Forget about the weather, "So, how about that Trump guy?" has become the preferred way of starting smalltalk for people around the globe.
In my last guide, I showed you how to mine social media sites with ParseHub and send the text through a sentiment analysis tool. Now I will show you how I used this information to come up with the results of my article about the Donald Trump and his opponents in this year's Presidential Primaries.
You will see some of the ways you can manipulate your own social media data with this powerful combination of software. If you see a mistake in my data tables or in my Python code then please let me know, in the comments below or in a personal email to quentin@parsehub.com.
Converting to datetime format
The DataFrames that I saved had 7 columns: "date", "name", "text", "sentiment", "neg", "neutral" and "pos". Since I was making plots over time, I had to convert the "date" columns of my DataFrames, which were strings, into a form that computers can work with, called datetime format.
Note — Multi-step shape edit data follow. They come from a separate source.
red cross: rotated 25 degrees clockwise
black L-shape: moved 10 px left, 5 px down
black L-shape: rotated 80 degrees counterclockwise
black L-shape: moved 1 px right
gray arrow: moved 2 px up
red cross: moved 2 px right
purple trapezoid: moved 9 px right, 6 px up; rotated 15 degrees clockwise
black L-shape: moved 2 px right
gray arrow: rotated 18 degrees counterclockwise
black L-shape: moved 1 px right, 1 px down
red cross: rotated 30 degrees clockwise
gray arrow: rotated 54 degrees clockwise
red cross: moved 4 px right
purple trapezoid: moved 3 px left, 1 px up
I wrote a simple function to do this.
- The form that snapbird gives dates is inconsistent. If the tweet was sent on the same day of your search, the date is given as time elapsed since it was tweeted, such as "8 hours ago" or "23 minutes ago". The first thing my function did was use a regular expression to check if the string ended with "ago". If it did, it was replaced with "May 30".
-
The next thing it did was check to see if the string ended in 15, as in 2015. The dates of tweets from 2016 did not end in 16, so its adds a 16 to any date that did not end in 15.
-
Finally, each date in the column was in the same format. That meant I was able to convert each one to a datettime using the pandas function to_datetime.
Counting the number of times a candidate was mentioned
- I compiled lists of every tweet that mentioned a candidate's name. This was done with more regular expressions.
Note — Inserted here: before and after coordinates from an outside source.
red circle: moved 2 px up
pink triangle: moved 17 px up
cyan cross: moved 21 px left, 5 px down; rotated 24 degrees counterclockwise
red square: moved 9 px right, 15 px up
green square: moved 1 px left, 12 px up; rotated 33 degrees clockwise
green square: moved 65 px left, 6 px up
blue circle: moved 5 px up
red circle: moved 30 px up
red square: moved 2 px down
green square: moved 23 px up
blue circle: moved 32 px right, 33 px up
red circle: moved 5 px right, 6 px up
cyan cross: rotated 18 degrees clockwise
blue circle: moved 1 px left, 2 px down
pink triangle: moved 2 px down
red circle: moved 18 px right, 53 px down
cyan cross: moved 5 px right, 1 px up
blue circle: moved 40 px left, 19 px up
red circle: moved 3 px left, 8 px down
- Some of the candidates are well known enough that they could have been mentioned by their first or last names only, or by nicknames, or by their twitter handles.
- The tweets that matched any of these "part names" were then added to a new DataFrame for the particular account that tweeted their name.
- The function drops any duplicated tweets, which would be duplicated simply because the person's first and last name were mentioned. It did however preserve duplicates of tweets that mention more than one candidate, since the candidate's name in the column "name" would be different.
I had to run this for for each network, for each candidate. You can do this the easy way with a for loop, or do what I did and
just copy and paste it a few times.
- I converted all the dates in the "date" column to the datetimes that I found.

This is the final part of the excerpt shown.